ApiLoc - A database of published protein sub-cellular localisation in Apicomplexa

version 3 (curated until May 28, 2011)

The malaria parasite Plasmodium falciparum has only one pyruvate dehydrogenase complex, which is located in the apicoplast.

Foth, B. J., Stimmler, L. M., Handman, E., Crabb, B. S., Hodder, A. N., McFadden, G. I. (2005 Jan, Mol Microbiol)
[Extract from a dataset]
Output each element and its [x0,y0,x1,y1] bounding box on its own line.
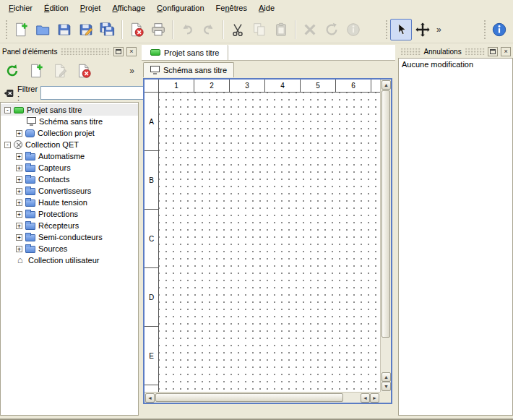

The relict plastid (apicoplast) of apicomplexan parasites synthesizes fatty acids and is a promising drug target. In plant plastids, a pyruvate dehydrogenase complex (PDH) converts pyruvate into acetyl-CoA, the major fatty acid precursor, whereas a second, distinct PDH fuels the tricarboxylic acid cycle in the mitochondria. In contrast, the presence of genes encoding PDH and related enzyme complexes in the genomes of five Plasmodium species and of Toxoplasma gondii indicate that these parasites contain only one single PDH. PDH complexes are comprised of four subunits (E1alpha, E1beta, E2, E3), and we confirmed four genes encoding a complete PDH in Plasmodium falciparum through sequencing of cDNA clones. In apicomplexan parasites, many nuclear-encoded proteins are targeted to the apicoplast courtesy of two-part N-terminal leader sequences, and the presence of such N-terminal sequences on all four PDH subunits as well as phylogenetic analyses strongly suggest that the P. falciparum PDH is located in the apicoplast. Fusion of the two-part leader sequences from the E1alpha and E2 genes to green fluorescent protein experimentally confirmed apicoplast targeting. Western blot analysis provided evidence for the expression of the E1alpha and E1beta PDH subunits in blood-stage malaria parasites. The recombinantly expressed catalytic domain of the PDH subunit E2 showed high enzymatic activity in vitro indicating that pyruvate is converted to acetyl-CoA in the apicoplast, possibly for use in fatty acid biosynthesis.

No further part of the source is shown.